• **Extracted data**
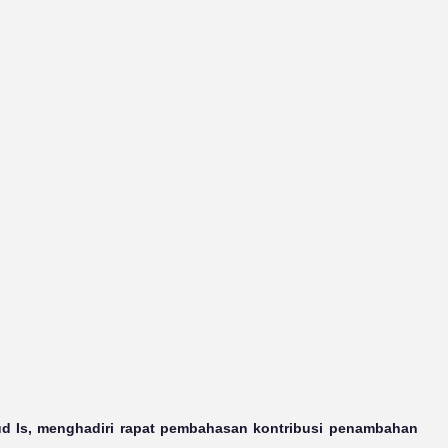
ud Is, menghadiri rapat pembahasan kontribusi penambahan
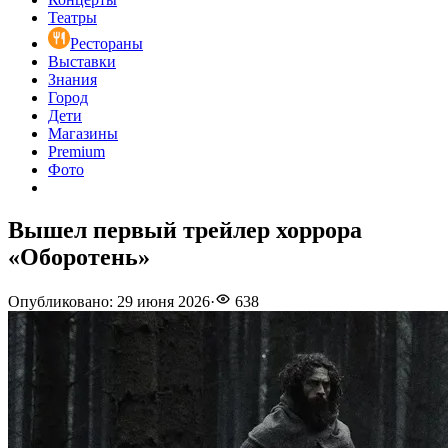
Театры
Рестораны
Выставки
Знания
Город
Дети
Магазины
Premium
Фото
Вышел первый трейлер хоррора
«Оборотень»
Опубликовано
:
29 июня 2026
·
638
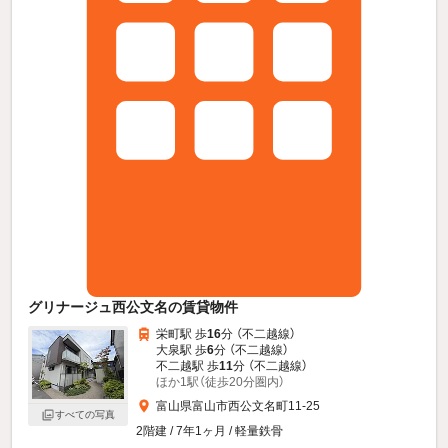
グリナージュ西公文名の賃貸物件
栄町駅 歩
16
分 （不二越線）
大泉駅 歩
6
分 （不二越線）
不二越駅 歩
11
分 （不二越線）
ほか1駅（徒歩20分圏内）
富山県富山市西公文名町11-25
すべての写真
2階建 / 7年1ヶ月 / 軽量鉄骨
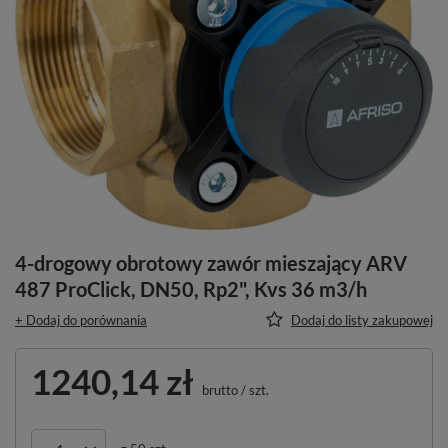
4-drogowy obrotowy zawór mieszający ARV
487 ProClick, DN50, Rp2", Kvs 36 m3/h
+ Dodaj do porównania
Dodaj do listy zakupowej
1240,14 zł
brutto
/
szt.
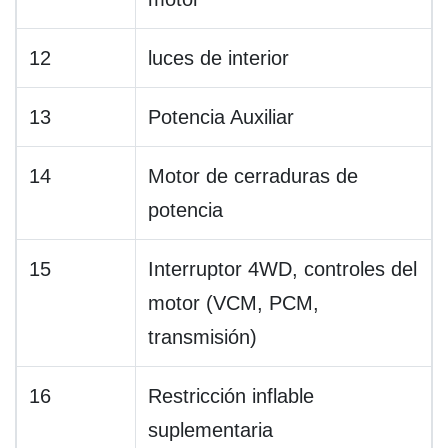
12
luces de interior
13
Potencia Auxiliar
14
Motor de cerraduras de
potencia
15
Interruptor 4WD, controles del
motor (VCM, PCM,
transmisión)
16
Restricción inflable
suplementaria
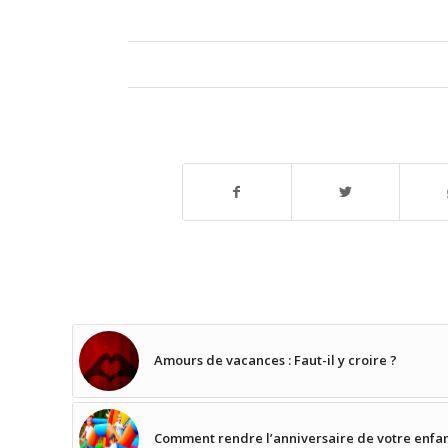
Amours de vacances : Faut-il y croire ?
Comment rendre l’anniversaire de votre enfan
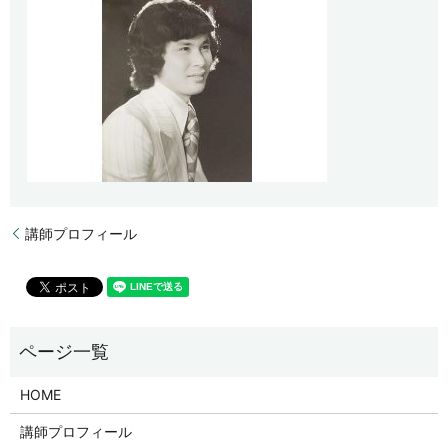
講師プロフィール
HOME
講師プロフィール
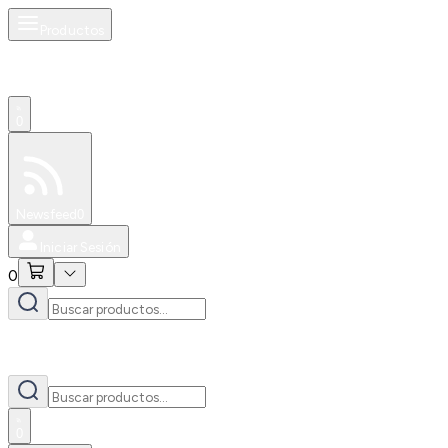
Productos
0
Especiales
Newsfeed
0
Iniciar Sesión
0
0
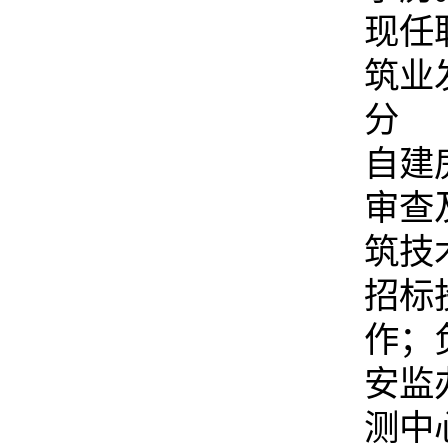
现任
筑业
分
自建
审查
筑技
招标
作；
安监
测中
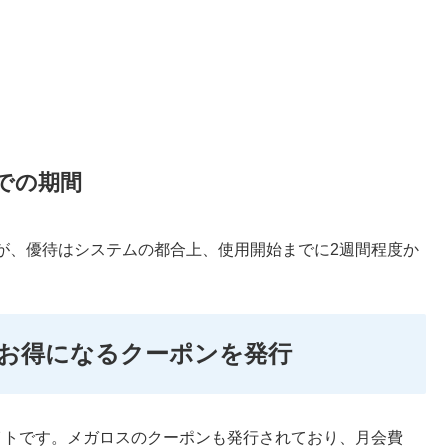
での期間
が、優待はシステムの都合上、使用開始までに2週間程度か
お得になるクーポンを発行
イトです。メガロスのクーポンも発行されており、月会費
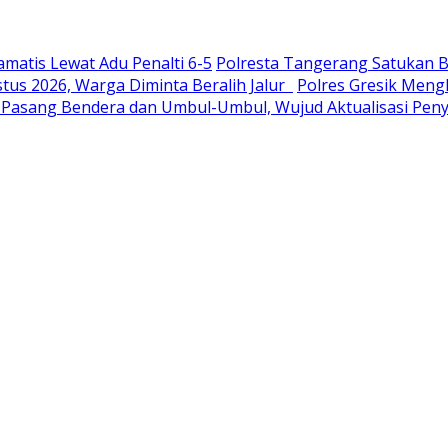
amatis Lewat Adu Penalti 6-5
Polresta Tangerang Satukan B
tus 2026, Warga Diminta Beralih Jalur
Polres Gresik Men
Pasang Bendera dan Umbul-Umbul, Wujud Aktualisasi Pe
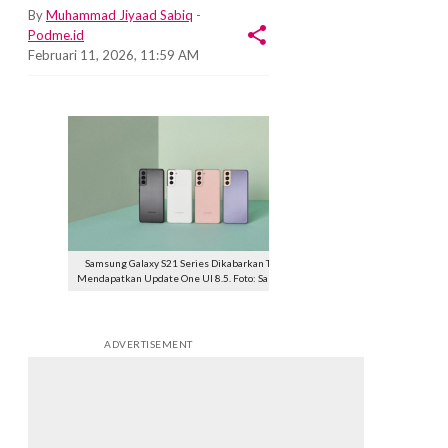
By
Muhammad Jiyaad Sabiq
-
Podme.id
Februari 11, 2026, 11:59 AM
Samsung Galaxy S21 Series Dikabarkan Tidak
Mendapatkan Update One UI 8.5. Foto: Samsung
ADVERTISEMENT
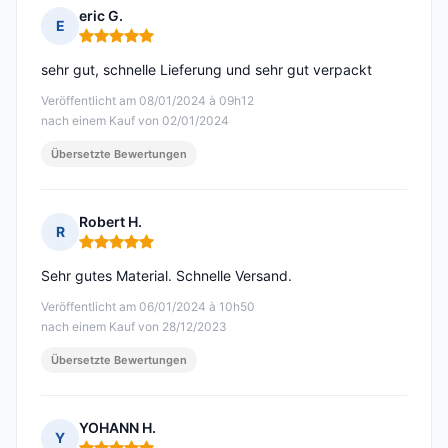
eric G.
E
Hinweis: 5 von 5
sehr gut, schnelle Lieferung und sehr gut verpackt
Veröffentlicht am 08/01/2024 à 09h12
nach einem Kauf von 02/01/2024
Übersetzte Bewertungen
Robert H.
R
Hinweis: 5 von 5
Sehr gutes Material. Schnelle Versand.
Veröffentlicht am 06/01/2024 à 10h50
nach einem Kauf von 28/12/2023
Übersetzte Bewertungen
YOHANN H.
Y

• **Brief**
For the word "Dodaj", return every line of the records that holds it.

• **Final answer**
+ Dodaj do porównania
Dodaj do listy zakupowej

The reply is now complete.